Veryovkina Cave in Georgia’s Caucasus is considered one of the deepest caves known, with a verified depth of 2,209 meters below the surface. It lies in the Arabika massif in Abkhazia, a breakaway region in northwestern Georgia, and its narrow entrance, only a few meters wide, opens at an altitude of about 2,285 meters above sea level before dropping into a vast underground system of shafts, passages, chambers, and water channels.
The cave was first discovered in 1968 by Soviet speleologists, but for years it was thought to be much shallower. Only in recent decades did professional expeditions penetrate deeper, and in 2017 and 2018 researchers reached the lowest section and confirmed its extreme depth. The route down can take several days and requires ropes, climbing gear, sleeping equipment and sometimes diving equipment for flooded sections.
The hazards are severe. Explorers face cold, darkness, damp conditions, exhaustion, and especially sudden flooding. In 2018, a filming team that had nearly reached the bottom was trapped when heavy rain raised water levels deep underground; they escaped and described the incident as a race against death.

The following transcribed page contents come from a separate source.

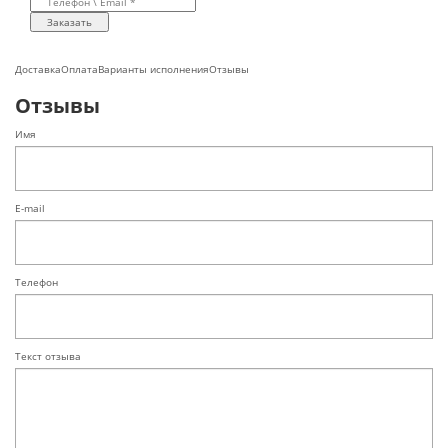
Заказать
Доставка
Оплата
Варианты исполнения
Отзывы
Отзывы
Имя
E-mail
Телефон
Текст отзыва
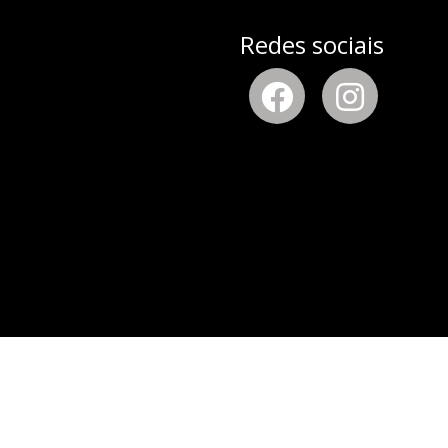
Redes sociais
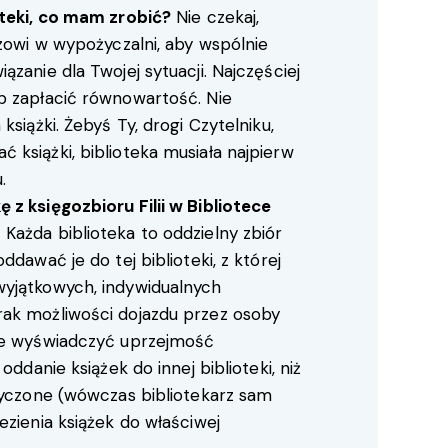
oteki, co mam zrobić?
Nie czekaj,
rzowi w wypożyczalni, aby wspólnie
zanie dla Twojej sytuacji. Najczęściej
b zapłacić równowartość. Nie
książki. Żebyś Ty, drogi Czytelniku,
książki, biblioteka musiała najpierw
.
 z księgozbioru Filii w Bibliotece
Każda biblioteka to oddzielny zbiór
ddawać je do tej biblioteki, z której
yjątkowych, indywidualnych
ak możliwości dojazdu przez osoby
oże wyświadczyć uprzejmość
oddanie książek do innej biblioteki, niż
ożyczone (wówczas bibliotekarz sam
ezienia książek do właściwej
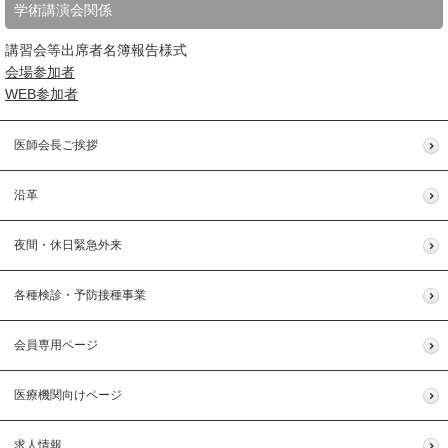
学術講演会関係
講習会等出席者名簿報告様式
会場参加者
WEB参加者
医師会長ご挨拶
沿革
夜間・休日緊急外来
各種検診・予防接種事業
会員専用ページ
医療機関向けページ
求人情報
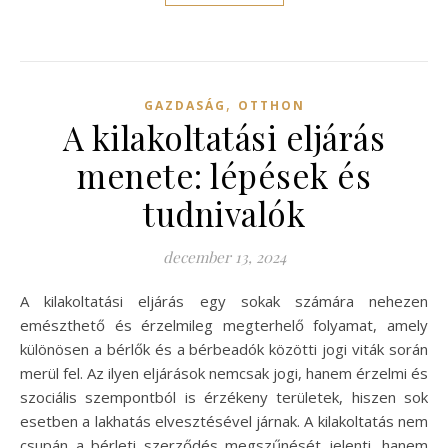
,
GAZDASÁG
OTTHON
A kilakoltatási eljárás
menete: lépések és
tudnivalók
december 13, 2024
A kilakoltatási eljárás egy sokak számára nehezen
emészthető és érzelmileg megterhelő folyamat, amely
különösen a bérlők és a bérbeadók közötti jogi viták során
merül fel. Az ilyen eljárások nemcsak jogi, hanem érzelmi és
szociális szempontból is érzékeny területek, hiszen sok
esetben a lakhatás elvesztésével járnak. A kilakoltatás nem
csupán a bérleti szerződés megszűnését jelenti, hanem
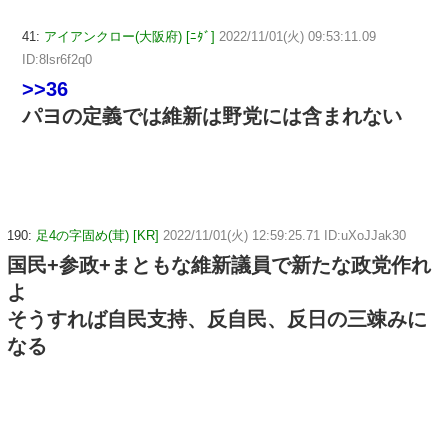
41:
アイアンクロー(大阪府) [ﾆﾀﾞ]
2022/11/01(火) 09:53:11.09
ID:8lsr6f2q0
>>36
パヨの定義では維新は野党には含まれない
190:
足4の字固め(茸) [KR]
2022/11/01(火) 12:59:25.71 ID:uXoJJak30
国民+参政+まともな維新議員で新たな政党作れ
よ
そうすれば自民支持、反自民、反日の三竦みに
なる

The cave’s deadliness became even clearer in 2021, when researchers found the body of Sergei Kozeev, a Russian amateur caver who had entered alone in November 2020 and was found months later. He was located about 1,100 meters below ground in a wet, very cold area, and investigators believe he died of hypothermia after descending without proper equipment. Reports said he told his wife he was going out to “look for the meaning of life,” and he had not told anyone about the descent. Recovering his body required a complex operation, even as expeditions continue to study and map the cave.